# Storing very large files

When storing files larger than 1 terabyte (1 TB), there are a few important considerations:

Filecoin can store any file format; but for very large files, it is recommended to use CAR (Content Addressable ARchive) format. CAR files have a header block containing the root CIDs of the graphs in the file, thus allowing for more granular retrieval queries.

[TODO: Example of real data indexed and pointers to the subset that can grab that specific data, to help ppl think about splitting data up better for their use cases and specific file formats.]

# Maximizing storage

The simple recommendation is that files must be smaller than a sector. Colloquially, sectors are referred to as 1MB, 32GB, etc. To fully maximize storage usage, chunks can be fractionally larger. This is due to a combination of quirks:

  • Binary size: Filecoin uses base 2 (binary) sizes. A "1MB sector" is actually 1MiB, or 1,048,576 bytes not 1,000,000 bytes.
  • Padding: For every 256 bits, subtract 2 bits (used by the Proofs processes). The remainder, 254 bits, is the usable storage space.

Example:
A 1MiB sector is 1,048,576 bytes. Next, multiply that by 254/256. Result: a 1MiB sector can hold 1,040,384 bytes of stored data.

Sector Size Simplified Max Filesize Absolute Max Filesize
2KiB 2KB (2,000 bytes) 2,032 bytes
8MiB 8MB (8,000,000 bytes) 8,323,072 bytes
512MiB 512MB (512,000,000 bytes) 532,676,608 bytes
32GiB 32GB (32,000,000,000 bytes) 34,091,302,912 bytes

# Storage deals with offline data transfer

Filecoin's offline data transfer feature is recommended for petabyte-scale datasets and larger.
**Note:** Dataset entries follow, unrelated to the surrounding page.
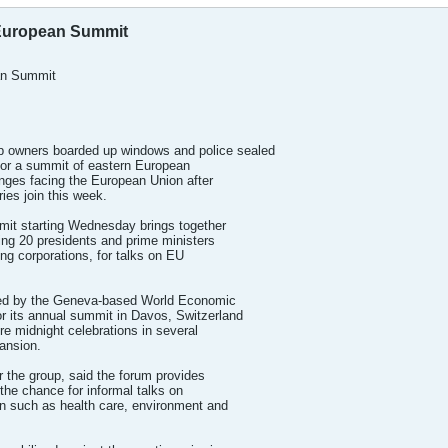
r European Summit
ean Summit
owners boarded up windows and police sealed
l for a summit of eastern European
enges facing the European Union after
ies join this week.
t starting Wednesday brings together
ding 20 presidents and prime ministers
ng corporations, for talks on EU
zed by the Geneva-based World Economic
r its annual summit in Davos, Switzerland
re midnight celebrations in several
pansion.
the group, said the forum provides
 the chance for informal talks on
 such as health care, environment and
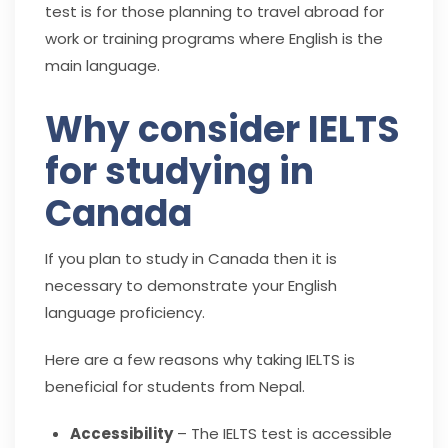
test is for those planning to travel abroad for
work or training programs where English is the
main language.
Why consider IELTS
for studying in
Canada
If you plan to study in Canada then it is
necessary to demonstrate your English
language proficiency.
Here are a few reasons why taking IELTS is
beneficial for students from Nepal.
Accessibility
– The IELTS test is accessible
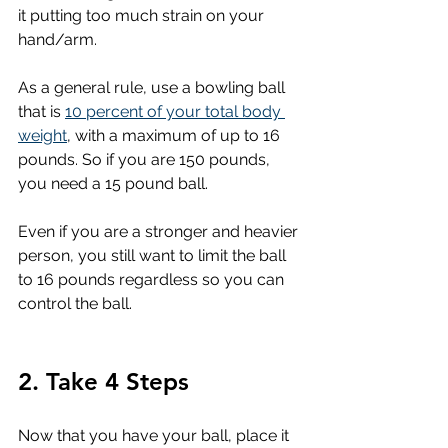
it putting too much strain on your 
hand/arm.
As a general rule, use a bowling ball 
that is 
10 percent of your total body 
weight
, with a maximum of up to 16 
pounds. So if you are 150 pounds, 
you need a 15 pound ball. 
Even if you are a stronger and heavier 
person, you still want to limit the ball 
to 16 pounds regardless so you can 
control the ball.
2. Take 4 Steps
Now that you have your ball, place it 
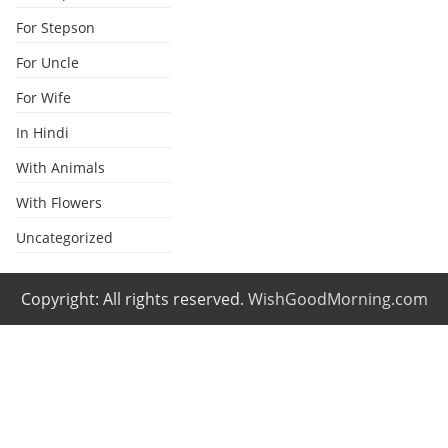
For Stepson
For Uncle
For Wife
In Hindi
With Animals
With Flowers
Uncategorized
Copyright: All rights reserved.
WishGoodMorning.com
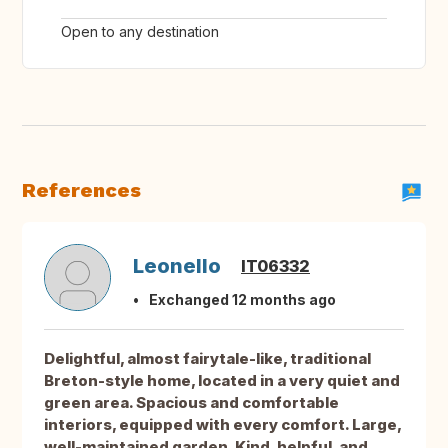
Open to any destination
References
Leonello
IT06332
Exchanged 12 months ago
Delightful, almost fairytale-like, traditional
Breton-style home, located in a very quiet and
green area. Spacious and comfortable
interiors, equipped with every comfort. Large,
well-maintained garden. Kind, helpful, and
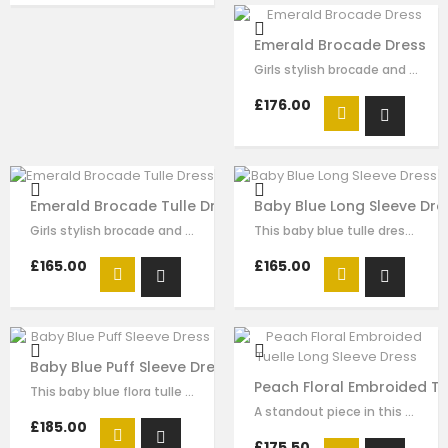
Emerald Brocade Dress
Girls stylish brocade and tulle dress by Le Mu. A green brocade with green…
£176.00
Emerald Brocade Tulle Dress
Baby Blue Long Sleeve Dre
Girls stylish brocade and tulle dress by Le Mu. A green brocade with green…
This baby blue tulle dress for girls by Le Mu, with floral lace embroidery on…
£165.00
£165.00
Baby Blue Puff Sleeve Dress
Peach Floral Embroided Tu
This baby blue flora tulle dress for girls by Le Mu, with butterflise…
A standout piece in this seasons collection is this stunning dress made with…
£185.00
£175.50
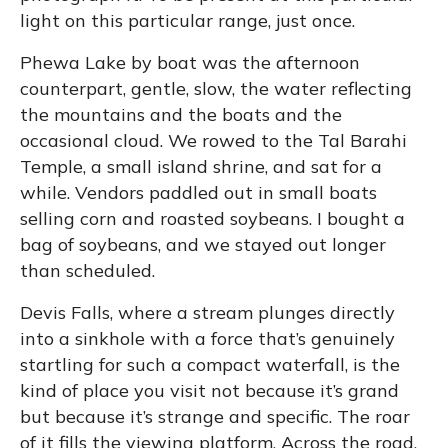
light on this particular range, just once.
Phewa Lake by boat was the afternoon
counterpart, gentle, slow, the water reflecting
the mountains and the boats and the
occasional cloud. We rowed to the Tal Barahi
Temple, a small island shrine, and sat for a
while. Vendors paddled out in small boats
selling corn and roasted soybeans. I bought a
bag of soybeans, and we stayed out longer
than scheduled.
Devis Falls, where a stream plunges directly
into a sinkhole with a force that’s genuinely
startling for such a compact waterfall, is the
kind of place you visit not because it’s grand
but because it’s strange and specific. The roar
of it fills the viewing platform. Across the road,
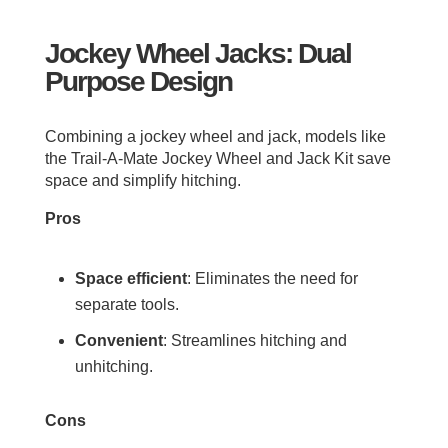
Jockey Wheel Jacks: Dual
Purpose Design
Combining a jockey wheel and jack, models like
the Trail-A-Mate Jockey Wheel and Jack Kit save
space and simplify hitching.
Pros
Space efficient
: Eliminates the need for
separate tools.
Convenient
: Streamlines hitching and
unhitching.
Cons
This allows users with very large datasets to complete the data transfer step offline (e.g. by shipping hard drives from the client to the storage miner), while the storage deal continues to work as intended on-chain.

It is implemented via a flag on the storage deal command that tells the client not to transfer the data over the network, and provides a piece CID (a unique identifier describing the data) to the miner instead, which a miner must then match for the deal to go through. This gives the client node flexibility in how it can set up the deal — for example, passing miners a specific location on a hard drive for the data they can use to generate the piece CID.

# Performing deals with an offline data transfer

This section outlines the steps required to perform a storage deal through an offline data transfer.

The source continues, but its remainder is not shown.